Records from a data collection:
· · · · ·

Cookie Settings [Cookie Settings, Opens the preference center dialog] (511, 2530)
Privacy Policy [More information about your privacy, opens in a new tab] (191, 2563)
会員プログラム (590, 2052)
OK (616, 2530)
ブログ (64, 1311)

· · · · ·

Instructions for the task ::
Your task is to copy every entry above, exactly as written.

Task output ::
Cookie Settings [Cookie Settings, Opens the preference center dialog] (511, 2530)
Privacy Policy [More information about your privacy, opens in a new tab] (191, 2563)
会員プログラム (590, 2052)
OK (616, 2530)
ブログ (64, 1311)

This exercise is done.